This analysis underscores the critical importance of evaluating speech enhancement algorithms at the phoneme scale. The differences in how various phonemes are affected by several types of noise highlight the nuanced challenges faced by the speech enhancement systems. Voiced phonemes, with their rich harmonic structures, and unvoiced phonemes, with their high-frequency energy, require different enhancement strategies to overcome the masking effects of noise. Understanding these varied impacts is essential for improving speech enhancement algorithms that can effectively disentangle and clarify the essential elements of speech, ensuring that each phoneme, regardless of its unique acoustic properties, is accurately reproduced and easily discernible, even is adverse listening conditions.
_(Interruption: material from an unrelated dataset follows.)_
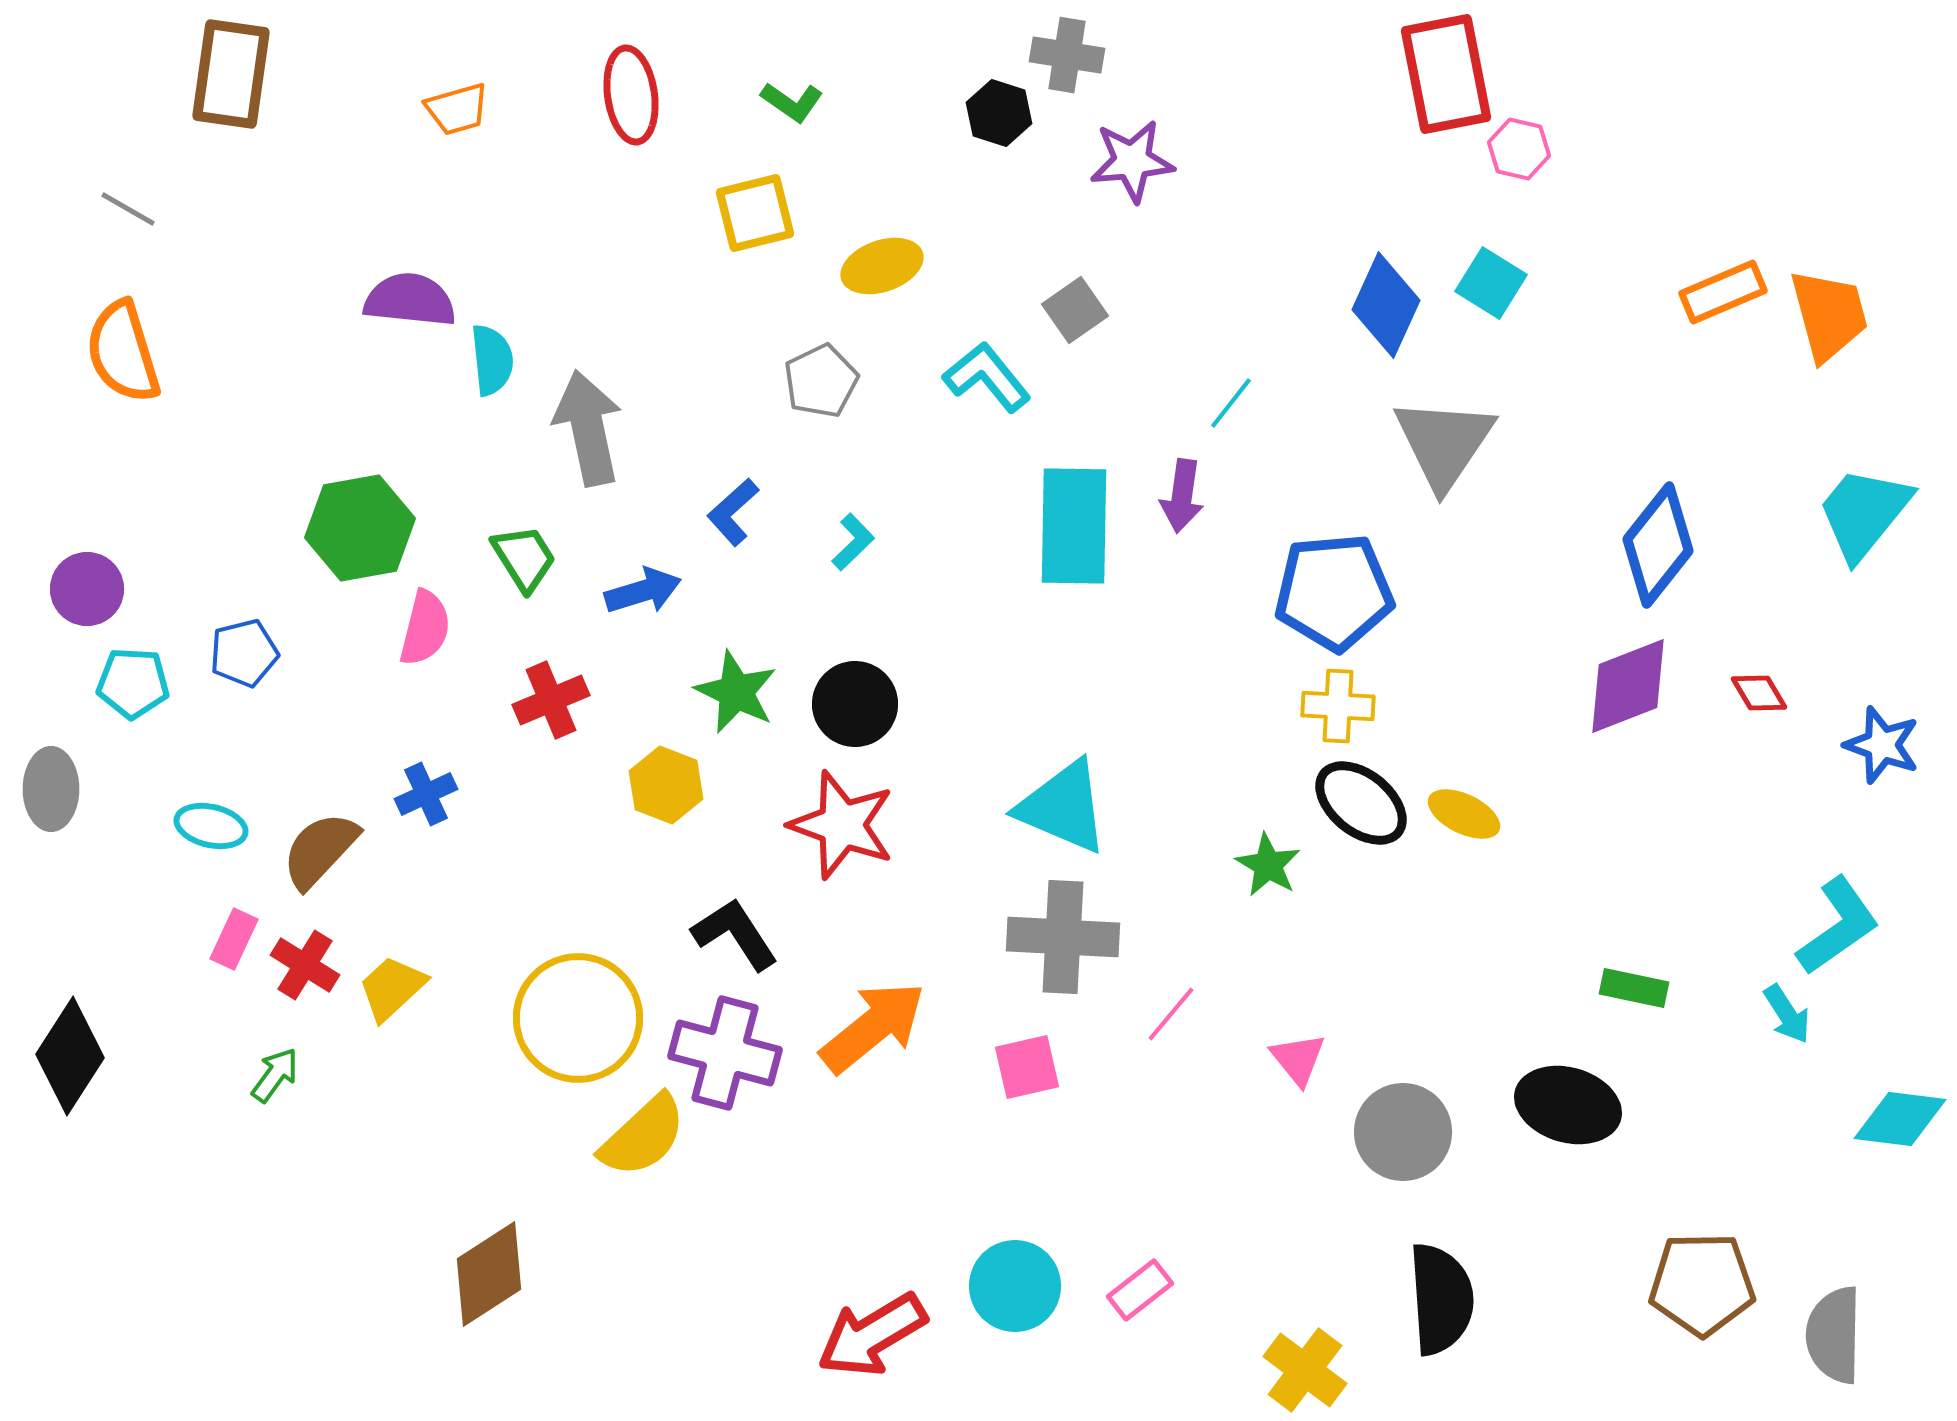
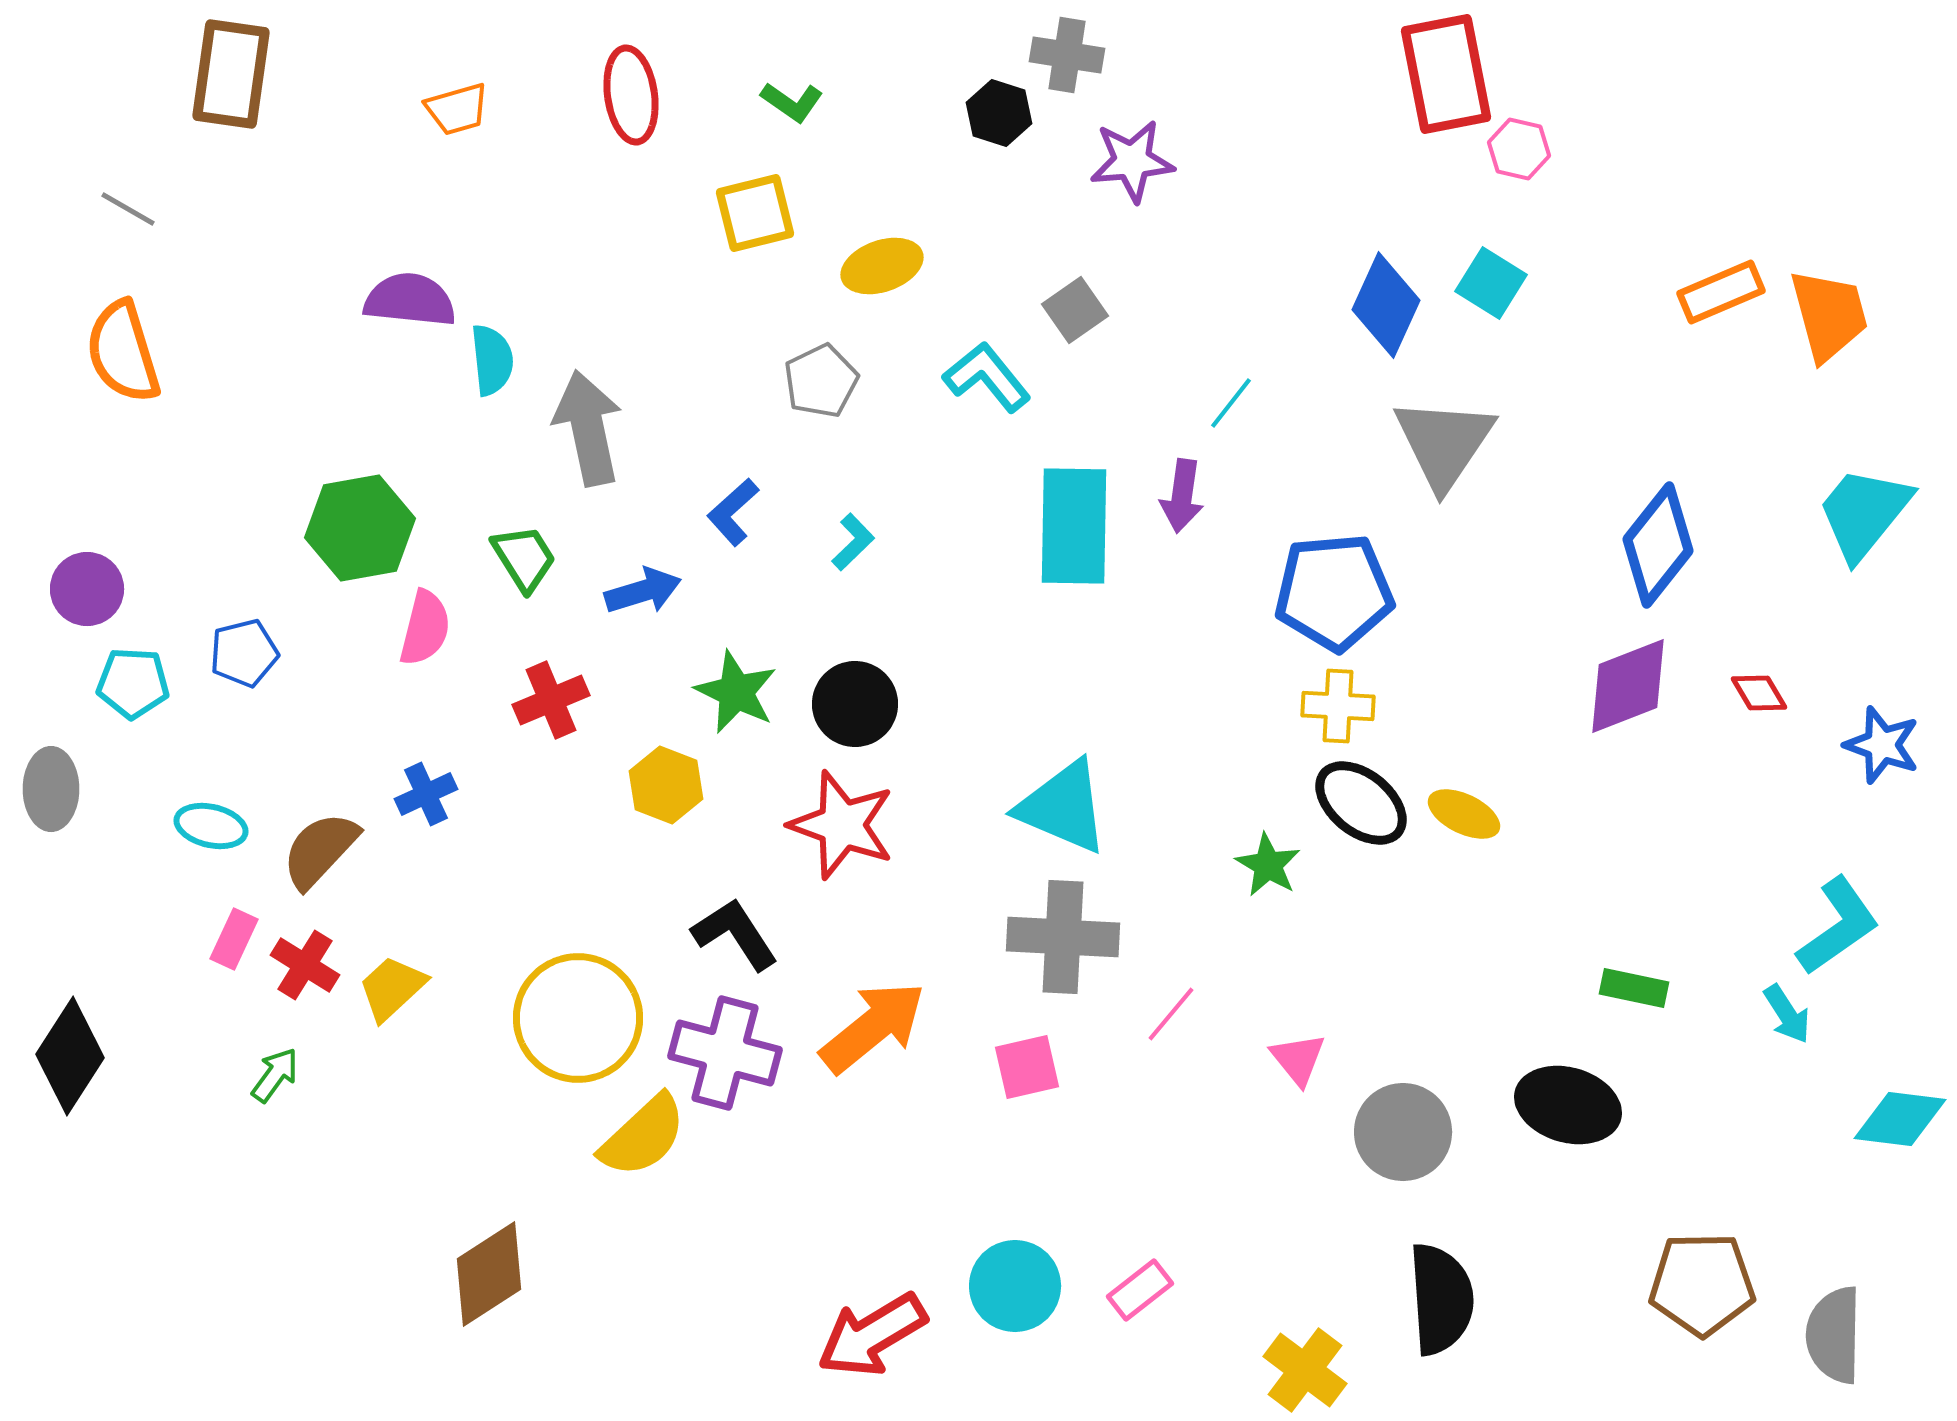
orange rectangle at (1723, 292): moved 2 px left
An Overview of the Results at the Phoneme Scale

We first present an overview of the results at the phoneme scale. In all the following experiments (except for the last one), the mixtures are at 0 dB. The results are displayed in Figure 14. A notable observation is that plosives, fricatives, and taps are the most impacted by the noise. These are also the phoneme categories on which the speech enhancement algorithms perform the worst.

Figure 14.

Evaluation results across phoneme categories (the results at the utterance scale are also reported). Results are averaged over algorithms, with a gain of 0 dB and the noise source oriented at 45° relative to the listener.
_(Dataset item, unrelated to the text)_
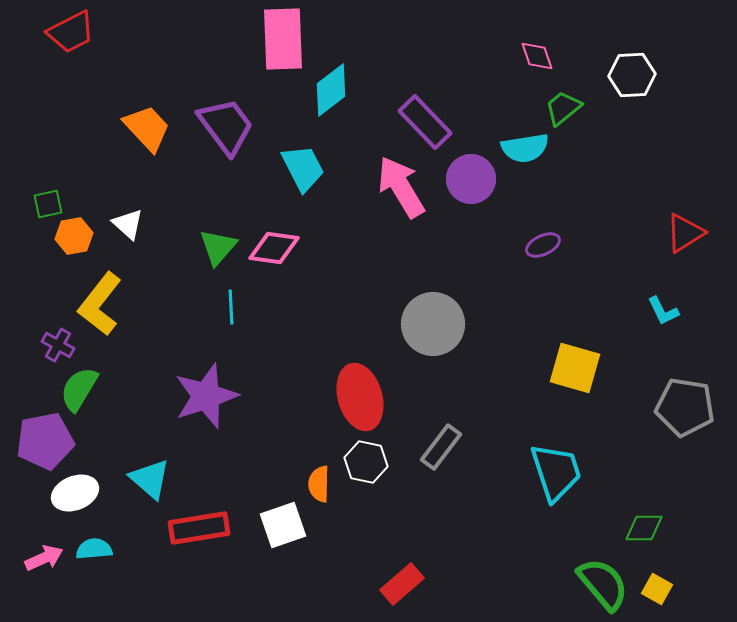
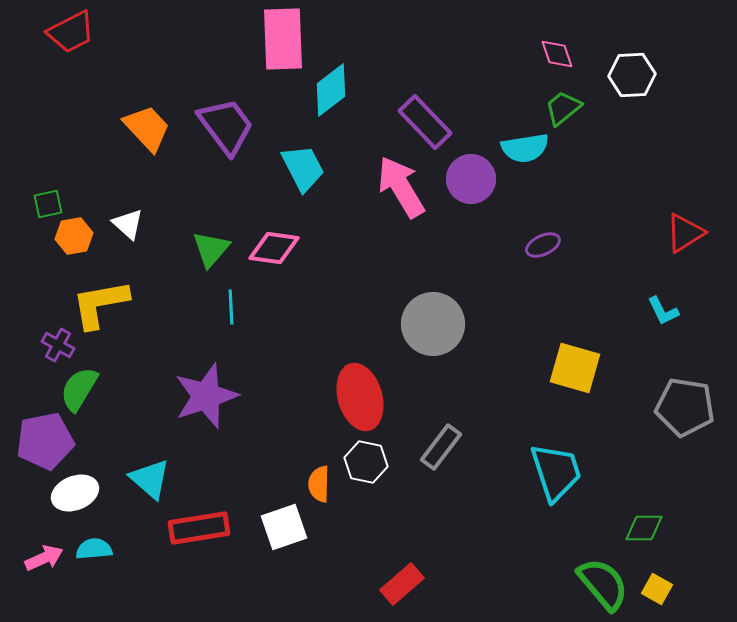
pink diamond at (537, 56): moved 20 px right, 2 px up
green triangle at (218, 247): moved 7 px left, 2 px down
yellow L-shape at (100, 304): rotated 42 degrees clockwise
white square at (283, 525): moved 1 px right, 2 px down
The experiment reveals that, on average, the speech enhancement models yield a substantial improvement in all the other phoneme categories. They particularly reduce the amount of noise while introducing only a controlled amount of distortion and artifacts. However, this positive trend in phoneme categorization contrasts with the findings at the utterance scale. Indeed, the evaluation of artifacts at the utterance scale tends to overestimate the performance across all phoneme categories. This suggests that while the models perform well at refining speech at the phoneme scale, their effectiveness may be overstated when considering the broader context of complete utterances.
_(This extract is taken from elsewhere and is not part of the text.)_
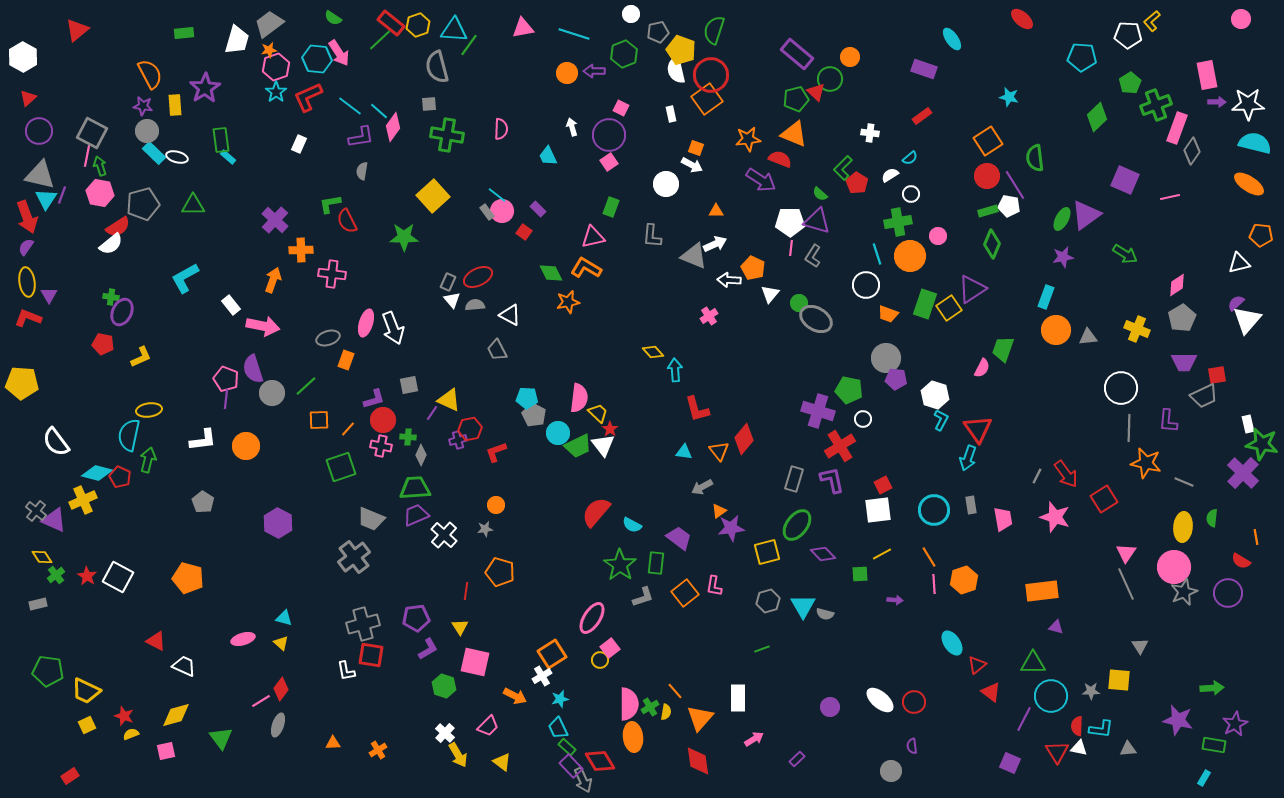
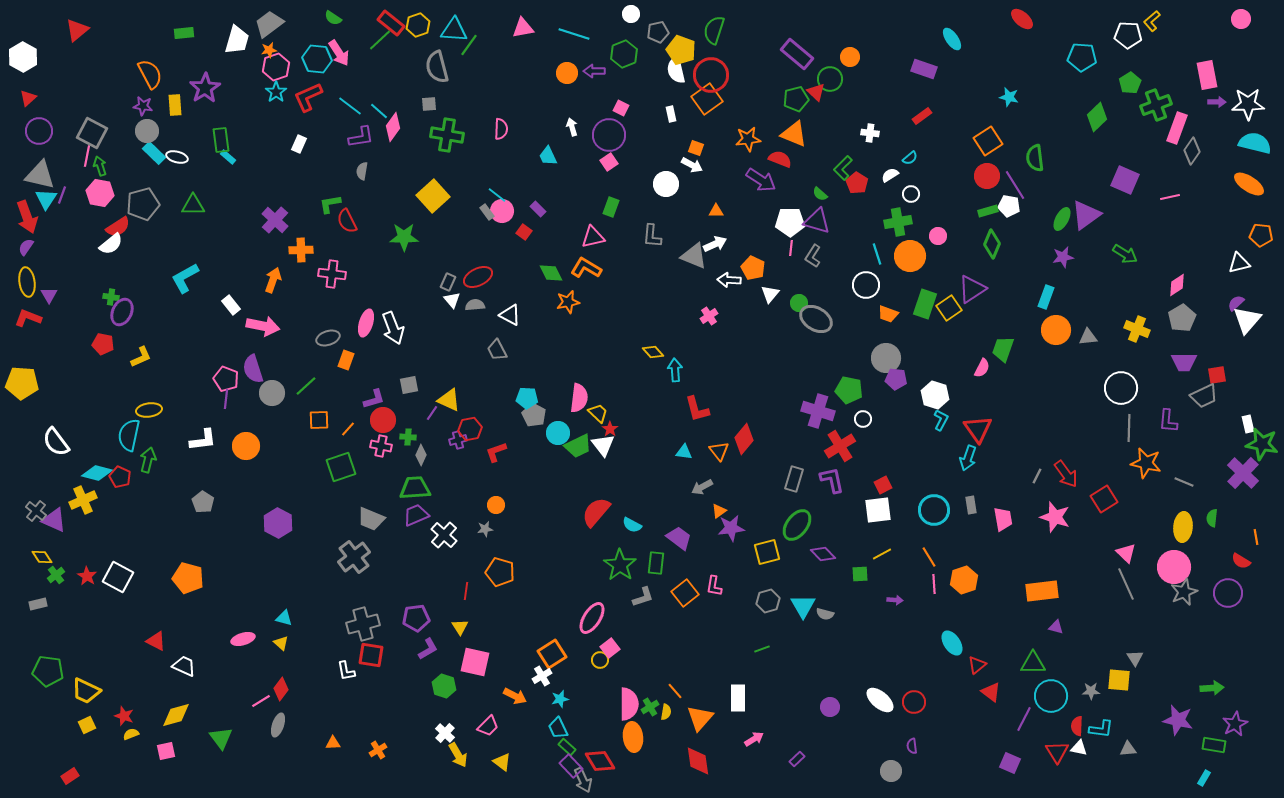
pink triangle at (1126, 553): rotated 20 degrees counterclockwise
gray triangle at (1140, 646): moved 5 px left, 12 px down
Some phoneme categories show different performance in $W S N R_{out}$ versus output SNR. For instance, in the case of sibilants, the output SNR indicates that speech enhancement algorithms perform better at enhancing sibilants compared to the overall utterance scale. In contrast, the $W S N R_{out}$ for sibilants suggests that the frequency-weighted SNR of sibilants is lower than the overall utterance evaluation.

Overall, we observe different trends per phoneme categories, which motivates us to analyze these results in more depth. We conduct such an analysis in the following experiments, for which we select specific categories of phonemes such that the comparison is made clearer.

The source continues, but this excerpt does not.